▶ _How to complete this task_
Tally the lines below that contain the word "Игра", and give only that number.

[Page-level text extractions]
****************************************

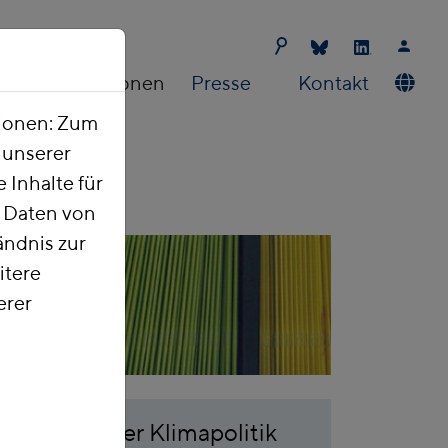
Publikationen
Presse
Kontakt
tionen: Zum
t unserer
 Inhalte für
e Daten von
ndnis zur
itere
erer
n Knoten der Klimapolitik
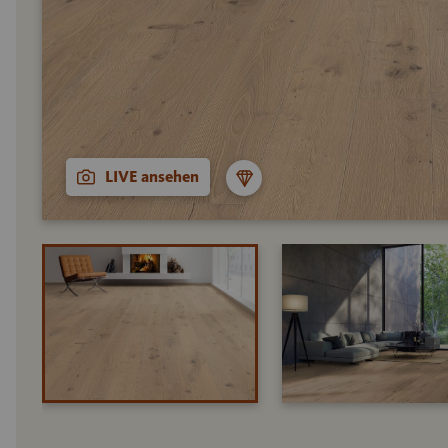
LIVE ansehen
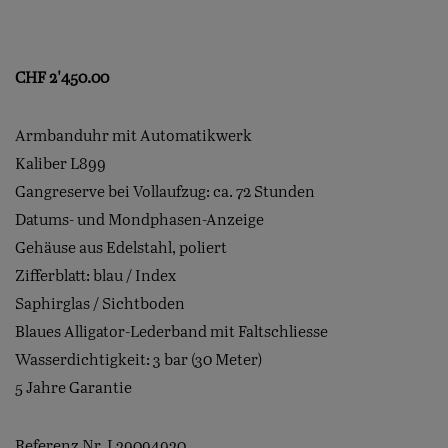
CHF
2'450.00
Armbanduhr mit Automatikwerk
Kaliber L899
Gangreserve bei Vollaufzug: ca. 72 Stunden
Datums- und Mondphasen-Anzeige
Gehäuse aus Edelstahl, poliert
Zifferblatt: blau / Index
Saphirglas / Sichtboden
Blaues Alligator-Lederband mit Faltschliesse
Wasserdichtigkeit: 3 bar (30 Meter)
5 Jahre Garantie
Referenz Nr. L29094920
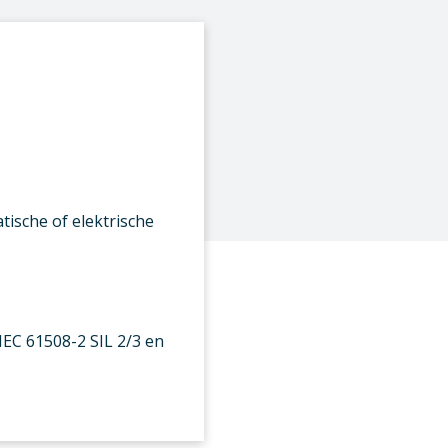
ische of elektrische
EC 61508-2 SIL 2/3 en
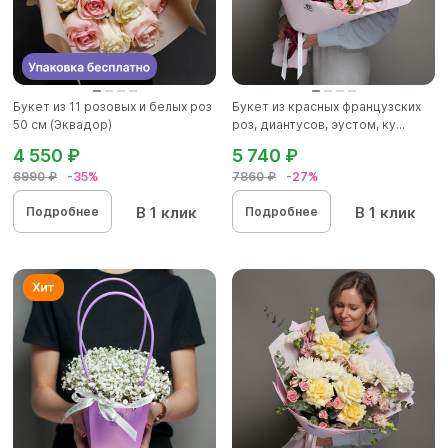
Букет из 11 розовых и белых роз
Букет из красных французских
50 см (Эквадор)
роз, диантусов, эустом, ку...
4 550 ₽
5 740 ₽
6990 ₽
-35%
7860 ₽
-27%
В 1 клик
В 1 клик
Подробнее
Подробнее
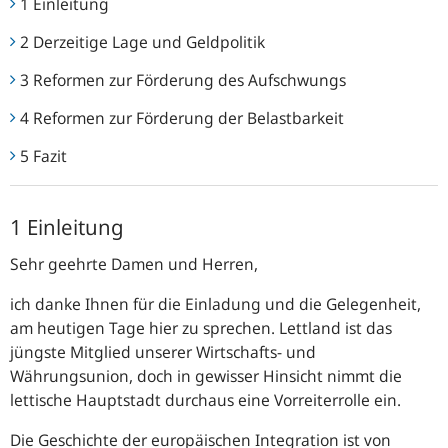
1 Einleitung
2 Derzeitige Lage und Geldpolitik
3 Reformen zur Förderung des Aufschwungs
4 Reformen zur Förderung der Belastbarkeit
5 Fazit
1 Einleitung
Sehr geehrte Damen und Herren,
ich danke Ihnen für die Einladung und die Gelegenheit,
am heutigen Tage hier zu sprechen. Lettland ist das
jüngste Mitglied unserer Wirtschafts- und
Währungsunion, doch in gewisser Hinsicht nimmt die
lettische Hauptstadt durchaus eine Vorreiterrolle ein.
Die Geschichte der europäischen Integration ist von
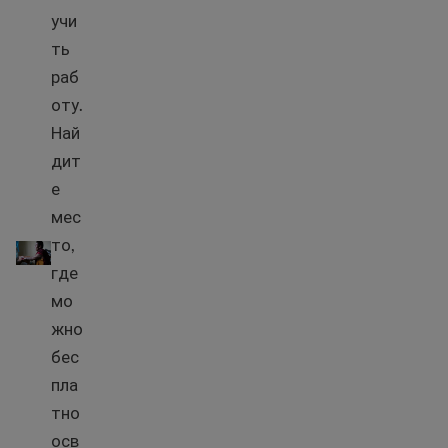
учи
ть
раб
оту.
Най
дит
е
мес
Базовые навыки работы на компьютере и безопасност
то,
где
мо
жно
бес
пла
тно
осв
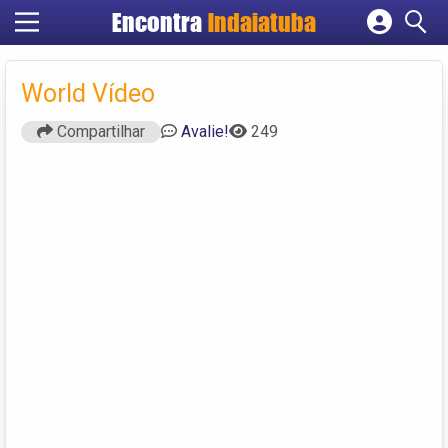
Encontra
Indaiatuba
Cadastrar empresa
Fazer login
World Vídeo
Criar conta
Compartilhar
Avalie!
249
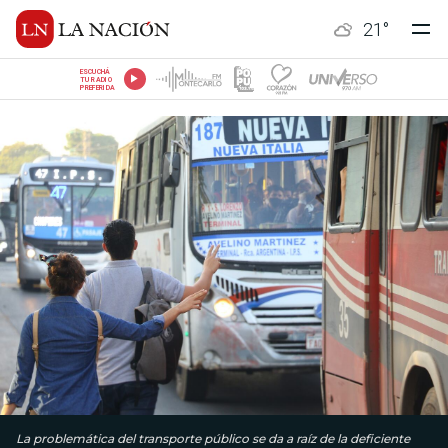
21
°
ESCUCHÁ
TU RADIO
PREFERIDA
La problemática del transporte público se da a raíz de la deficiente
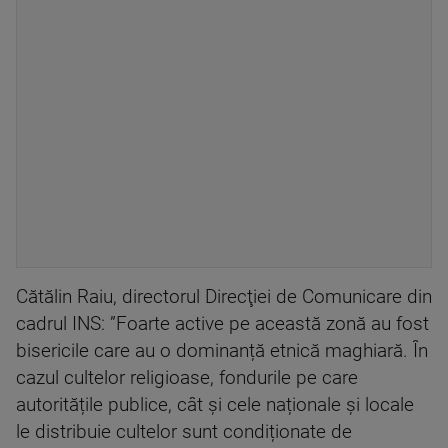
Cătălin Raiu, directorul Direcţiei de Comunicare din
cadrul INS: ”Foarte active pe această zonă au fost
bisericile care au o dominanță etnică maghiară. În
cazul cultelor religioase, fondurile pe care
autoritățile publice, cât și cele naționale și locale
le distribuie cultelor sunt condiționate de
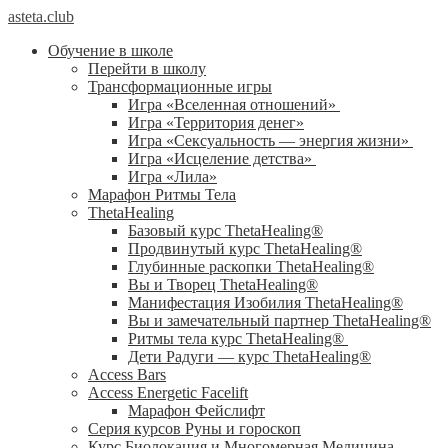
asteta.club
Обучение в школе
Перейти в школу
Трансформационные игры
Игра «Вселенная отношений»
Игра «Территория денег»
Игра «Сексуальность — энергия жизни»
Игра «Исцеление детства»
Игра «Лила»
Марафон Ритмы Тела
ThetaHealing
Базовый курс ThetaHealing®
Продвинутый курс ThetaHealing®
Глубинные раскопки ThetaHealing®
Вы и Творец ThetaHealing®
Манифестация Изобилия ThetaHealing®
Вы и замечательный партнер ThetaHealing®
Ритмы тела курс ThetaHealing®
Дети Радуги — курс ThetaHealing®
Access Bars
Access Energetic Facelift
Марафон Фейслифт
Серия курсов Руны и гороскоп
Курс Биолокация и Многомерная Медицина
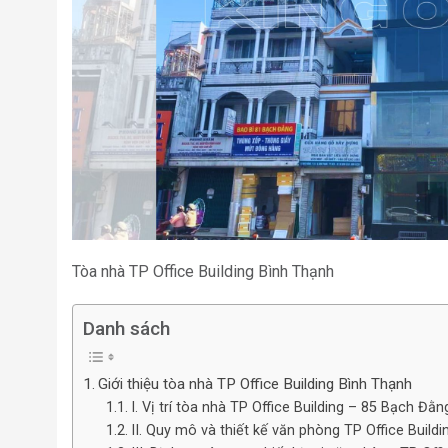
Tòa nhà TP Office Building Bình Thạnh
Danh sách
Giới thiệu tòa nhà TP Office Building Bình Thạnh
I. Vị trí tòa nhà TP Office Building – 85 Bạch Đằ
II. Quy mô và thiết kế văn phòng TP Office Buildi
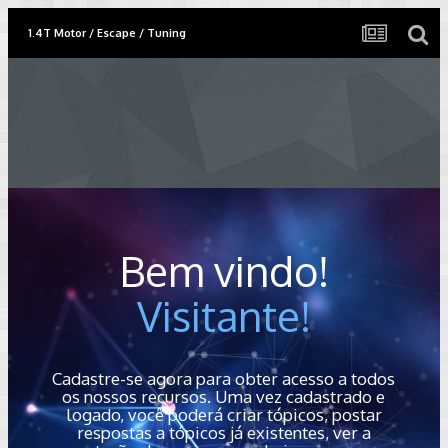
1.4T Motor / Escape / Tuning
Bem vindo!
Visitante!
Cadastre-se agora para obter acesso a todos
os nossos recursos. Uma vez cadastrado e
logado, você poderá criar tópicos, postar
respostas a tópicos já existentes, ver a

****************************************

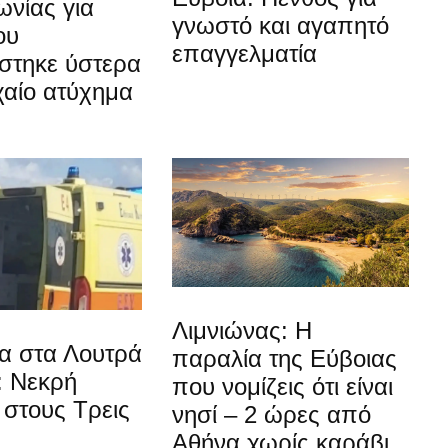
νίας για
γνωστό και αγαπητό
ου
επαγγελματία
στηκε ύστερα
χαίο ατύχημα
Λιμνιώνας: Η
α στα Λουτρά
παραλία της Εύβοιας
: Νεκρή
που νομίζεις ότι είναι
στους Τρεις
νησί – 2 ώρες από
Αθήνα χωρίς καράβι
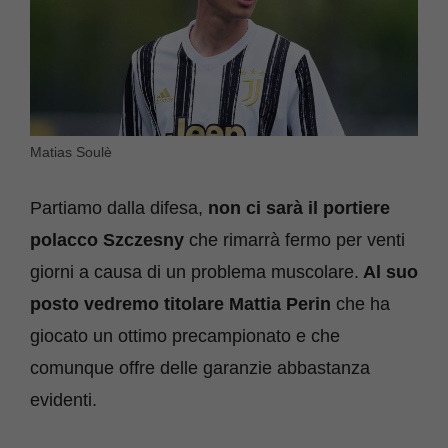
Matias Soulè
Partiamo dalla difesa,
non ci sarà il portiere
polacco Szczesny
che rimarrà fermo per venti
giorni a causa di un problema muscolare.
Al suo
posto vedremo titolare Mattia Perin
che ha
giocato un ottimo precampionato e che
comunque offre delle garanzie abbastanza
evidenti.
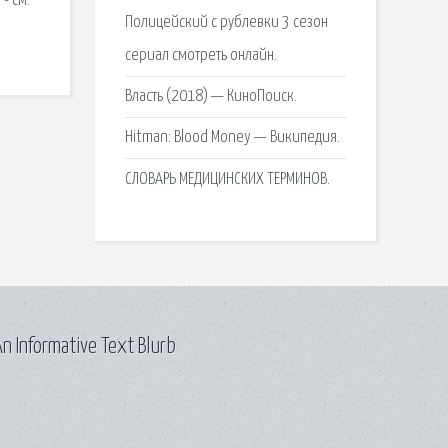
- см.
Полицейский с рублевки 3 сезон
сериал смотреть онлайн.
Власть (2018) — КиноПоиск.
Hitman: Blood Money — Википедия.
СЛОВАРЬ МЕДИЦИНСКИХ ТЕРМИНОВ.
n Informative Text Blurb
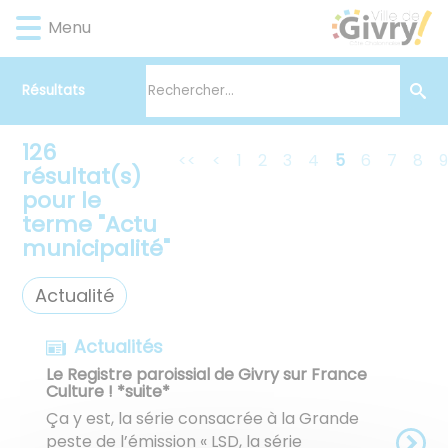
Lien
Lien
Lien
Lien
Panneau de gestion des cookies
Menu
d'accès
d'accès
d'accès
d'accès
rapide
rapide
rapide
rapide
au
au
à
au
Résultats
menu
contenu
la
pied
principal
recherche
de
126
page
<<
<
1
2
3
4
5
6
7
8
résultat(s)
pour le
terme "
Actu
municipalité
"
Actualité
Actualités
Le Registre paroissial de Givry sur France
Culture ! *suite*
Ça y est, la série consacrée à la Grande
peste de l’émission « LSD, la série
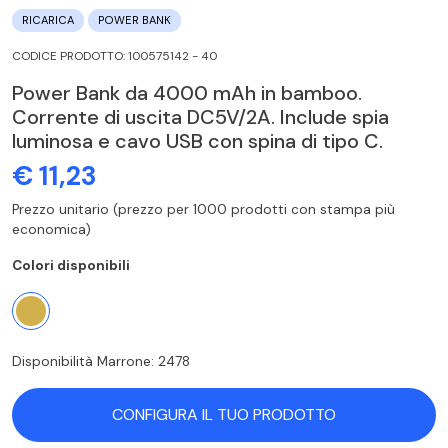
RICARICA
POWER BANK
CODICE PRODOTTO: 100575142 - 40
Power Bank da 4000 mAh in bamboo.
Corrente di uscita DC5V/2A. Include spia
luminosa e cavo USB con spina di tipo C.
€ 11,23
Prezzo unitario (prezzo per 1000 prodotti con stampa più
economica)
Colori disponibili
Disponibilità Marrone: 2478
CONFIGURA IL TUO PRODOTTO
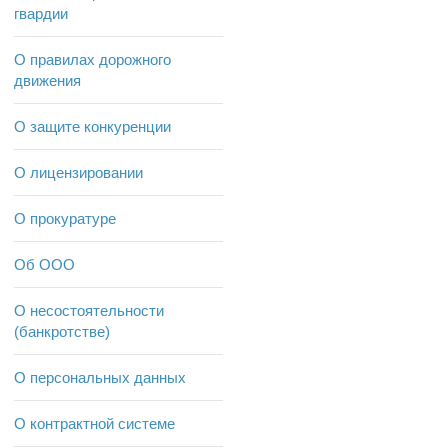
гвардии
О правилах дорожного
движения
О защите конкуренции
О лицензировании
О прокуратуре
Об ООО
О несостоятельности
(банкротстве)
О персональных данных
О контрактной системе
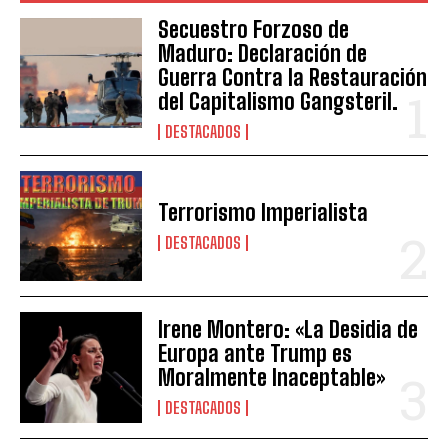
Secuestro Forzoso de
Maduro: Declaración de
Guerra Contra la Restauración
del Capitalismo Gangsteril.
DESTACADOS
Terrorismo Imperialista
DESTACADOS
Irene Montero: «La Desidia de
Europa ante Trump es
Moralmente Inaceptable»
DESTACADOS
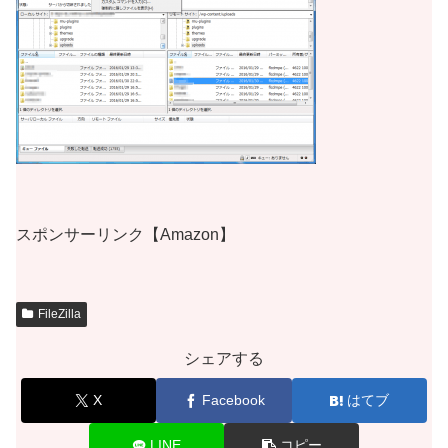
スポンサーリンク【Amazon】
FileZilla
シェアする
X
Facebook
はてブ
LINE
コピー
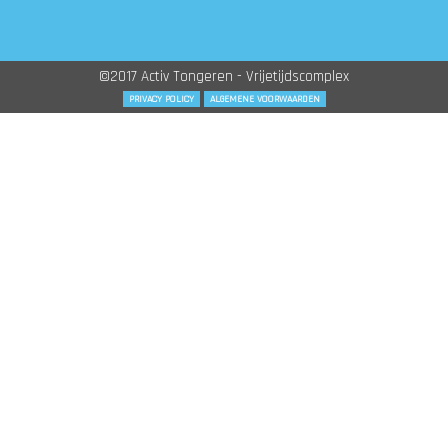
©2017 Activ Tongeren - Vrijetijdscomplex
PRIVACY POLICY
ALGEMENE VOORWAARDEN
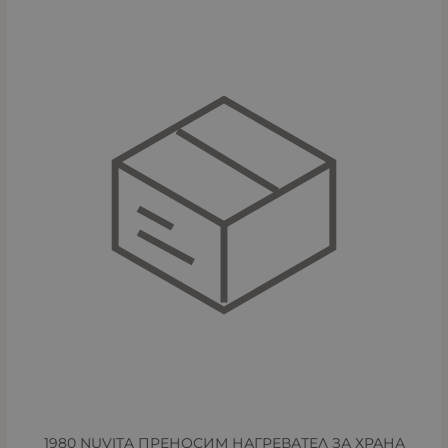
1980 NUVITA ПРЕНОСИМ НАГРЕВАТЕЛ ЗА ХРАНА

****************************************

▶ _Finished task_
5